To add, or not to add, a bio REQ_ROTATIONAL flag
From: Eric Wheeler
Date: Thu Jul 28 2016 - 20:50:37 EST
Hello all,
With the many SSD caching layers being developed (bcache, dm-cache,
dm-writeboost, etc), how could we flag a bio from userspace to indicate
whether the bio is preferred to hit spinning disks instead of an SSD?
Unnecessary promotions, evections, and writeback increase the write burden
on the caching layer and burns out SSDs too fast (TBW), thus requring
equipment replacement.
Is there already a mechanism for this that could be added to the various
caching mechanisms' promote/demote/bypass logic?

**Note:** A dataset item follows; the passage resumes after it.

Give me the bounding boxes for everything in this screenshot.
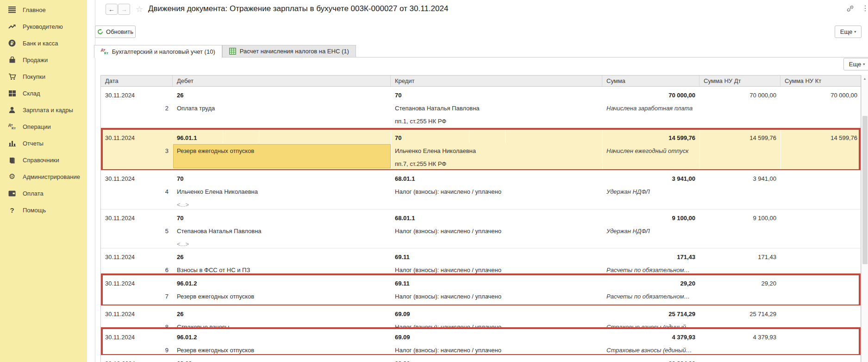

For example, I would like to prevent backups from influencing the cache
eviction logic. Neither do I wish to evict cache due to a bio from a
backup process, nor do I wish a bio from the backup process to be cached
on the SSD.
We would want to bypass the cache for IO that is somehow flagged to bypass
block-layer caches and use the rotational disk unless the referenced block
already exists on the SSD.
There might be two cases here that would be ideal to unify without
touching filesystem code:
1) open() of a block device
2) open() on a file such that a filesystem must flag the bio
I had considered writing something to detect FADV_SEQUENTIAL/FADV_NOREUSE
or `ionice -c3` on a process hitting bcache and modifying
check_should_bypass()/should_writeback() to behave as such.
However, just because FADV_SEQUENTIAL is flagged doesn't mean the cache
should bypass. Filesystems can fragment, and while the file being read
may be read sequentially, the blocks on which it resides may not be.

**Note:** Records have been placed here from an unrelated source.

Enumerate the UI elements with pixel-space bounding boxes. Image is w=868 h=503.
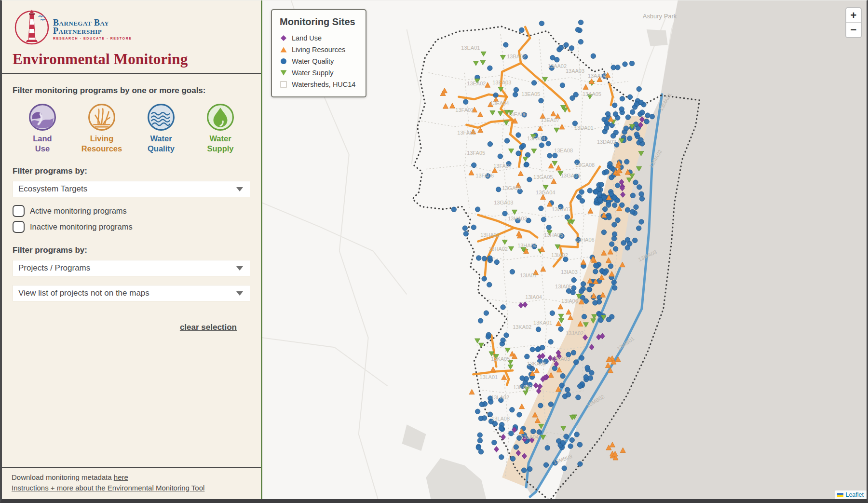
org-name: Barnegat Bay Partnership RESEARCH · EDUC…: [53, 19, 132, 40]
legend-title: Monitoring Sites: [280, 16, 361, 27]
circle-icon: [280, 58, 287, 65]
goal-label-line1: Land: [33, 134, 52, 144]
map-label: 13KA01: [533, 320, 552, 326]
instructions-link[interactable]: Instructions + more about the Environmen…: [12, 484, 204, 492]
org-name-line2: Partnership: [53, 27, 132, 35]
goal-label-line2: Use: [33, 144, 52, 154]
legend-item-watersheds: Watersheds, HUC14: [280, 79, 361, 90]
map-label: 13HA06: [575, 237, 595, 243]
map-label: 13GA07: [552, 206, 571, 212]
map-label: 13FA01: [455, 107, 474, 113]
map-label: 13FA04: [527, 136, 545, 141]
goal-water-quality-button[interactable]: Water Quality: [134, 103, 188, 154]
zoom-in-button[interactable]: +: [846, 8, 861, 23]
land-use-icon: [28, 103, 56, 131]
goal-label-line1: Living: [81, 134, 122, 144]
map-label: 13GA03: [494, 200, 513, 205]
goal-water-supply-label: Water Supply: [207, 134, 233, 154]
map-label: 13HA05: [544, 232, 563, 238]
triangle-up-icon: [280, 46, 287, 53]
map-label: 13KA02: [513, 324, 531, 330]
legend-item-living-resources: Living Resources: [280, 44, 361, 55]
map-label: 13LA04: [520, 434, 539, 440]
map-label: 13HA04: [517, 243, 537, 248]
active-programs-checkbox[interactable]: [13, 205, 25, 217]
map-label: 13IA02: [551, 252, 568, 258]
goal-label-line1: Water: [148, 134, 175, 144]
projects-programs-value: Projects / Programs: [18, 263, 90, 273]
water-supply-icon: [206, 103, 234, 131]
download-metadata-text: Download monitoring metadata: [12, 473, 114, 481]
map-label: 13GA02: [502, 185, 521, 191]
map-label: 13HA03: [508, 216, 527, 221]
legend-item-water-quality: Water Quality: [280, 55, 361, 67]
goal-label-line2: Supply: [207, 144, 233, 154]
map-label: 13KA06: [513, 384, 532, 390]
goal-filter-row: Land Use: [13, 103, 250, 154]
map-label: 13FA06: [475, 173, 494, 178]
map-label: 13DA02: [597, 139, 616, 145]
map-attribution: Leaflet: [835, 490, 867, 499]
map-label: 13BA02: [507, 54, 526, 59]
ecosystem-targets-value: Ecosystem Targets: [18, 184, 87, 194]
legend-label: Land Use: [292, 34, 322, 42]
map-label: 13EA01: [461, 45, 480, 51]
view-list-dropdown[interactable]: View list of projects not on the maps: [13, 285, 250, 301]
goal-label-line2: Resources: [81, 144, 122, 154]
map-label: 13IA04: [525, 294, 542, 300]
map-label: 13EA02: [467, 81, 486, 86]
map-label: 13EA06: [508, 111, 527, 117]
view-list-value: View list of projects not on the maps: [18, 288, 149, 298]
map-label: 13LA01: [479, 374, 498, 380]
inactive-programs-label: Inactive monitoring programs: [30, 222, 133, 231]
map-label: 13LA03: [491, 416, 510, 421]
map-label: 13EA03: [492, 80, 511, 85]
map-label: 13GA08: [575, 162, 595, 168]
sidebar-footer: Download monitoring metadata here Instru…: [2, 467, 261, 499]
goal-water-supply-button[interactable]: Water Supply: [193, 103, 247, 154]
chevron-down-icon: [236, 266, 243, 271]
title-divider: [2, 73, 261, 74]
triangle-down-icon: [280, 69, 287, 76]
square-outline-icon: [280, 81, 287, 88]
map-label: 13EA07: [541, 117, 559, 123]
map-label: 13GA05: [533, 174, 553, 180]
legend-label: Water Quality: [292, 57, 334, 65]
map-label: 13AA03: [566, 68, 584, 74]
map-label: 13HA02: [488, 246, 508, 252]
lighthouse-logo-icon: [14, 6, 51, 49]
zoom-out-button[interactable]: −: [846, 23, 861, 37]
leaflet-attribution-link[interactable]: Leaflet: [845, 491, 864, 498]
filter-by-label-1: Filter programs by:: [13, 166, 250, 176]
goal-land-use-button[interactable]: Land Use: [15, 103, 69, 154]
goal-living-resources-label: Living Resources: [81, 134, 122, 154]
water-quality-icon: [147, 103, 175, 131]
chevron-down-icon: [236, 291, 243, 296]
download-metadata-link[interactable]: here: [114, 473, 128, 481]
org-tagline: RESEARCH · EDUCATE · RESTORE: [53, 37, 132, 40]
projects-programs-dropdown[interactable]: Projects / Programs: [13, 260, 250, 276]
map-label: 13KA03: [551, 356, 570, 362]
map-label: Asbury Park: [643, 13, 677, 20]
map-panel: 13EA0113BA0213AA0213AA0313AA0413EA0213EA…: [262, 0, 867, 499]
map-label: 13FA02: [457, 130, 475, 136]
clear-selection-link[interactable]: clear selection: [180, 323, 237, 332]
page-title: Environmental Monitoring: [13, 51, 261, 68]
download-metadata-line: Download monitoring metadata here: [12, 472, 256, 483]
map-label: 13DA01: [574, 125, 594, 131]
map-label: 13GA06: [561, 173, 580, 178]
ecosystem-targets-dropdown[interactable]: Ecosystem Targets: [13, 181, 250, 197]
inactive-programs-checkbox[interactable]: [13, 221, 25, 233]
map-label: 13LA02: [491, 394, 509, 400]
ukraine-flag-icon: [837, 493, 843, 497]
living-resources-icon: [88, 103, 116, 131]
map-label: 13GA04: [536, 190, 555, 195]
goal-land-use-label: Land Use: [33, 134, 52, 154]
legend-label: Watersheds, HUC14: [292, 81, 355, 88]
map-label: 13IA01: [520, 272, 537, 278]
active-programs-row: Active monitoring programs: [13, 205, 250, 217]
goal-label-line2: Quality: [148, 144, 175, 154]
legend-item-land-use: Land Use: [280, 32, 361, 44]
goal-living-resources-button[interactable]: Living Resources: [75, 103, 129, 154]
legend-label: Living Resources: [292, 46, 345, 54]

Same thing for higher-level block devices such as dm-thinp where one might
sequentially read a thin volume but its _tdata might not be in linear
order. This may imply that we need a new way to flag cache bypass from
userspace that is neither io-priority nor fadvise driven.
So what are our options? What might be the best way to do this?

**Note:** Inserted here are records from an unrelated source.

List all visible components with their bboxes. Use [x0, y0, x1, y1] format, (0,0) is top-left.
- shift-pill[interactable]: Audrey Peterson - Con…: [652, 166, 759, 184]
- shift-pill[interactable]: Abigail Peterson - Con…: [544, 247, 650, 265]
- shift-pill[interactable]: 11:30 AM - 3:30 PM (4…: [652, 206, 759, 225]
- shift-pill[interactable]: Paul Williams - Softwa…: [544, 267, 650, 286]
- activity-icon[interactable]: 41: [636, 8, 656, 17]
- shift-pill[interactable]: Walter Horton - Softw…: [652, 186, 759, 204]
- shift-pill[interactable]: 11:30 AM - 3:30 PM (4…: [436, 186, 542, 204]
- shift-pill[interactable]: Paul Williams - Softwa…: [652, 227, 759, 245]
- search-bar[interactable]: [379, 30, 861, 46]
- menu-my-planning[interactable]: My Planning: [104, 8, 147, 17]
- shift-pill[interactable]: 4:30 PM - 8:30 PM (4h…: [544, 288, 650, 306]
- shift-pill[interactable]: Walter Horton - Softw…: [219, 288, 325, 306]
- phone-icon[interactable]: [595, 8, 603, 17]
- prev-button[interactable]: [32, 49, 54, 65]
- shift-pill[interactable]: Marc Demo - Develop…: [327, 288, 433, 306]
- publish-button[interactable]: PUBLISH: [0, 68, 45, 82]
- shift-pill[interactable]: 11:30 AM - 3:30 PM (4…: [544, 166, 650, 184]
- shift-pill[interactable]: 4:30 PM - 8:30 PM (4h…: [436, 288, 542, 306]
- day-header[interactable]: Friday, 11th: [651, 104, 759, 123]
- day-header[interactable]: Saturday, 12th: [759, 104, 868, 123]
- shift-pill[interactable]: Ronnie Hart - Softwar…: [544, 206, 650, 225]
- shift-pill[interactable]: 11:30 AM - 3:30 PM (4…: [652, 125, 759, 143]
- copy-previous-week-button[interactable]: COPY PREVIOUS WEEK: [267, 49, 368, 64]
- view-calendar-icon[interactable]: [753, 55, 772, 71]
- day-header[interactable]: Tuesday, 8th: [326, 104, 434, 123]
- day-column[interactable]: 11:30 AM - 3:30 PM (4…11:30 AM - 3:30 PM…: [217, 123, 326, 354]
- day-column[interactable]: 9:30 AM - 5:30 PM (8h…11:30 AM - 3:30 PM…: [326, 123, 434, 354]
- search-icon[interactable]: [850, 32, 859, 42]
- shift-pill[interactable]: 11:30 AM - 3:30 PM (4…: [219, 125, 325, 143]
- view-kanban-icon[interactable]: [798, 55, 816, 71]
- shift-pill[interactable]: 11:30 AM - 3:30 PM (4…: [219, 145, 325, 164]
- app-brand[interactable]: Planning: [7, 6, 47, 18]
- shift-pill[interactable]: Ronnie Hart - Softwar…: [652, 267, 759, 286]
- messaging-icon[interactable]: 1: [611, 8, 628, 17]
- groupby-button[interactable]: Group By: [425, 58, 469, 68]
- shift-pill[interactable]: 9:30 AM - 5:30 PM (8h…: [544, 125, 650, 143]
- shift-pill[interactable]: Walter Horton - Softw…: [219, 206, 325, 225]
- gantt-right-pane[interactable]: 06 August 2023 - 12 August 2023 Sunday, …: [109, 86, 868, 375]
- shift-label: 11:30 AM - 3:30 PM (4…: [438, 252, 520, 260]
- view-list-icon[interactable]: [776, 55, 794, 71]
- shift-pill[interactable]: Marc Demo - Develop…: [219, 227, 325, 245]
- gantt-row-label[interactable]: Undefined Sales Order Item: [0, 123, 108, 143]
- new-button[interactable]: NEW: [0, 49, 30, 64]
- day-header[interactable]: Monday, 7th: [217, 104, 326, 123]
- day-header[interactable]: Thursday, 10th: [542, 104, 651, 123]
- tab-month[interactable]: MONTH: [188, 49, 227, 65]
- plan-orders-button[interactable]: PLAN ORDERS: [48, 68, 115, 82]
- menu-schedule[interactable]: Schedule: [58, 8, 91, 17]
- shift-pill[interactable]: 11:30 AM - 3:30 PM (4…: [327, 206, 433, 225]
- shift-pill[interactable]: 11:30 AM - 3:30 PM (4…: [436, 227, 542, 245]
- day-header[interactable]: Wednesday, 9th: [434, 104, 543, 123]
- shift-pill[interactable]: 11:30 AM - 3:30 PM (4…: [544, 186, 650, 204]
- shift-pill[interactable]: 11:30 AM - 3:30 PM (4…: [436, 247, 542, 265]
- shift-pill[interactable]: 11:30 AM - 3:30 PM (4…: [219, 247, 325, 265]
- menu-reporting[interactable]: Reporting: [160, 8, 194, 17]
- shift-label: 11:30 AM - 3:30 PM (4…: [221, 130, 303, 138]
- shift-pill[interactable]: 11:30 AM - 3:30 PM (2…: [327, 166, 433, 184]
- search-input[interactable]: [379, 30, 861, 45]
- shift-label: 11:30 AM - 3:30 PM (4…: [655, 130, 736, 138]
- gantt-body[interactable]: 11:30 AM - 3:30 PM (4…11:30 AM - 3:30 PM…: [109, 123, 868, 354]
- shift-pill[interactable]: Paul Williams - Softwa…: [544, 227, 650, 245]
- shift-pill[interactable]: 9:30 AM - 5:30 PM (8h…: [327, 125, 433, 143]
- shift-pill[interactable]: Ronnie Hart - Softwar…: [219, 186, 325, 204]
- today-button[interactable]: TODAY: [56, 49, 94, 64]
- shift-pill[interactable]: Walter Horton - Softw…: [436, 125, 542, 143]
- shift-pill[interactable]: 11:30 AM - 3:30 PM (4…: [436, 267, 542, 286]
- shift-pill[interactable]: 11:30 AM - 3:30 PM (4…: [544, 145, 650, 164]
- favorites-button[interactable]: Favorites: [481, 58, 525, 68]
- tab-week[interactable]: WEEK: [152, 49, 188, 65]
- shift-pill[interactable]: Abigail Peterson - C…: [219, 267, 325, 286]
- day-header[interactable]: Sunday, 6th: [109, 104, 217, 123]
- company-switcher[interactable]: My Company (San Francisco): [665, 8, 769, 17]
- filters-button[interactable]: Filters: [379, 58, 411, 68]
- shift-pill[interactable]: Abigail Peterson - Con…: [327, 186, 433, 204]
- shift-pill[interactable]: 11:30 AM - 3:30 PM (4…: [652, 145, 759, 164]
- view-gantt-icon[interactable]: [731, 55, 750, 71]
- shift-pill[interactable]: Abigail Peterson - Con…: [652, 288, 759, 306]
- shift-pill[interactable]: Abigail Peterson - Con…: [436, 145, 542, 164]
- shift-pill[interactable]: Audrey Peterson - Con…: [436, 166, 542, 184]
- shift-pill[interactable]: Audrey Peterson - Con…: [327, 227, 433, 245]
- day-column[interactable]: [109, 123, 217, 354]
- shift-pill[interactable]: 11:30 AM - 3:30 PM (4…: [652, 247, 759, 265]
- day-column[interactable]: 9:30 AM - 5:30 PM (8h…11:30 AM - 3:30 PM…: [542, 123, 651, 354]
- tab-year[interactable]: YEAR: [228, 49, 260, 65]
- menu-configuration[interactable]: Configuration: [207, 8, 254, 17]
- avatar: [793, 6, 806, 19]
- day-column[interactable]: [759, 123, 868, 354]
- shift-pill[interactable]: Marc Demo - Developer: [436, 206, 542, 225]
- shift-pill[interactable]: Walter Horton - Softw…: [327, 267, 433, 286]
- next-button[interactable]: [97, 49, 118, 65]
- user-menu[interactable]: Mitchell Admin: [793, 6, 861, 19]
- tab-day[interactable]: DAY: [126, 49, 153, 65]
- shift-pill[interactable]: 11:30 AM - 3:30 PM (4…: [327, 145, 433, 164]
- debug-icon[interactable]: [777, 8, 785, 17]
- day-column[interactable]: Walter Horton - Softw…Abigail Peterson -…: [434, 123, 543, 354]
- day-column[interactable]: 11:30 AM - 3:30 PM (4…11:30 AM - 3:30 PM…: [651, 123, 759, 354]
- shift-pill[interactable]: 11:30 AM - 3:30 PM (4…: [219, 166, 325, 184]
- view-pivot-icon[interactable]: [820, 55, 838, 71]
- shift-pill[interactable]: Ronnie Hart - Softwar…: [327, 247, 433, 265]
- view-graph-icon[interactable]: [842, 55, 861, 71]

If fadvise is the better option, how can a block device driver lookup the
fadvise advice from a given bio struct? Can we add an FADV_NOSSD flag
since FADV_SEQUENTIAL may be insufficent? Are FADV_NOREUSE/FADV_DONTNEED
reasonable candidates?
Perhaps ionice could be used used, but the concept of "priority"
doesn't exactly encompass the concept of cache-bypass---so is something
else needed?
Other ideas?
--
Eric Wheeler